Fourth, Leggatt J has provided us with an indication of part of the contents of an “all reasonable endeavours” (and probably also a “best endeavours”) obligation, namely a requirement to ‘act honestly towards the other party and … not conduct itself in a way which is calculated to frustrate the purpose of the contract or which would be regarded as commercially unacceptable by reasonable and honest people’. That alone is not enough. Leggatt J stressed that the positive obligation to use all reasonable endeavours to achieve a specified result requires something more than mere honesty and absence of commercially unacceptable behaviour. But he does not specify what more is required. Unless the parties have specified in detail what such an endeavours obligation does, or does not, require (something that many practitioners recommend), it is submitted that, analogously with a “best endeavours” obligation, the obligor must ‘take all those steps in their power which are capable of producing the desired result … being steps which a prudent, determined and reasonable [man], acting in [the obligee’s] interests and desiring to achieve that result, would take’ (IBM United Kingdom Ltd v Rockware Glass Ltd [1980] FSR 335, 343, 349), and that this may require subordination of its own commercial interests (Jet2.com v BAL [2014] EWCA Civ 417 at [32] and [70]). However, the obligor need only do that which has a “significant” or “real” prospect of success (Yewbelle v London Green Development Ltd [2007] EWCA Civ 475 at [32]).

Fifth, and finally, Leggatt J (at [75]) said that an undertaking to use all reasonable endeavours was different from an unqualified undertaking in that failure to achieve the relevant objective by the specified date did not “by itself” mean that there was a breach.
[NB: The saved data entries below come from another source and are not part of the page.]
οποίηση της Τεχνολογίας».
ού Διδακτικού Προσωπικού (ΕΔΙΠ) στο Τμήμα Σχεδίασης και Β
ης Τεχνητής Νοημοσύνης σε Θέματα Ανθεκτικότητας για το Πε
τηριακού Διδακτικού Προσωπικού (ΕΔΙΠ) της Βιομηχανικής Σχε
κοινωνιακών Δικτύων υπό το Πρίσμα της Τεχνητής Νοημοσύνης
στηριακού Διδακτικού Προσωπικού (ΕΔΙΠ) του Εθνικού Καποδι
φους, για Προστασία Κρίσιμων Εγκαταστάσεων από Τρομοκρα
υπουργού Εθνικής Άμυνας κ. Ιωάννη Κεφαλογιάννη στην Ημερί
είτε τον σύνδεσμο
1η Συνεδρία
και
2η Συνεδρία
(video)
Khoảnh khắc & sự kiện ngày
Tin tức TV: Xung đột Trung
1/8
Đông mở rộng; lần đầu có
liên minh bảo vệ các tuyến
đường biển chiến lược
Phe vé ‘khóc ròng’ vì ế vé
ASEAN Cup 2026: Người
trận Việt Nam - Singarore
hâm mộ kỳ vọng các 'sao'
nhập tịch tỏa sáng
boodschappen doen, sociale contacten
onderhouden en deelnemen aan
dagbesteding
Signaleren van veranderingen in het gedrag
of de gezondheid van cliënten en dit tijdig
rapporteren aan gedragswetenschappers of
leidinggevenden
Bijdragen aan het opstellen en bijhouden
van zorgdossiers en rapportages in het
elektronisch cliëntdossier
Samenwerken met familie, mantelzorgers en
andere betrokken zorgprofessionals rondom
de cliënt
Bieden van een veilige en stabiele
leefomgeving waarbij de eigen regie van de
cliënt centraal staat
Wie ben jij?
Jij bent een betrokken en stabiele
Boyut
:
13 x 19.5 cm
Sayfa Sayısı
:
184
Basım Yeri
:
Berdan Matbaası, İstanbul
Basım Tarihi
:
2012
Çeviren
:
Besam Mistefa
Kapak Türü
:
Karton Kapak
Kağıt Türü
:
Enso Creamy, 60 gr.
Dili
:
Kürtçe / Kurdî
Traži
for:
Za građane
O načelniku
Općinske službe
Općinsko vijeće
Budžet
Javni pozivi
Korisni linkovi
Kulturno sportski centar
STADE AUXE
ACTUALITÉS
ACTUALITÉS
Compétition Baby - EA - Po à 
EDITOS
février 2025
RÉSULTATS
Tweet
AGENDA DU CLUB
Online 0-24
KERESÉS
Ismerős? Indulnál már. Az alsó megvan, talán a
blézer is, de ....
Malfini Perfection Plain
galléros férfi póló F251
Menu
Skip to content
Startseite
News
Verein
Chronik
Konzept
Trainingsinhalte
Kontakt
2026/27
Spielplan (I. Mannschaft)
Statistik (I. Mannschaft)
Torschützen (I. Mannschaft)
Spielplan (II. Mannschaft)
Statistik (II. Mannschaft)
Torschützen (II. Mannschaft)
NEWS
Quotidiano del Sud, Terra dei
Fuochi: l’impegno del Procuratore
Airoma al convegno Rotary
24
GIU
That must be right as we are judging whether the obligor has exercised all reasonable endeavours and not whether it has achieved the objective. Where the obligation to exercise all reasonable endeavours stays open after the date of stipulated performance (a question of interpretation), it will be limited by what remains reasonable, and changing circumstances after the stipulated date may make what the obligor does or does not do more or less reasonable. If the parties want the endeavours obligation to stop by a certain date, then they should make express provision for that in their contract. The endeavours obligation will also end where all reasonable endeavours have been exhausted (Yewbelle Ltd v London Green Development Ltd [2006] EWHC 3166 (Ch) at [123]), or where there are insuperable difficulties in obtaining the stated objective even though other difficulties are capable of being surmounted (Yewbelle on appeal, above, at [103]).

Conclusion

In Astor the object of the endeavours clause was to reach agreement with a third party, but there seems no good reason to declare unenforceable such an obligation where the object is to reach agreement with the other contracting party. If the object of the endeavours is clearly identified, and the obligation is underpinned by the concept of reasonableness, then a court should not shy away from enforcement. But why stop there? It is time for a thorough review, and reform, of the law relating to agreements to agree and negotiate in general.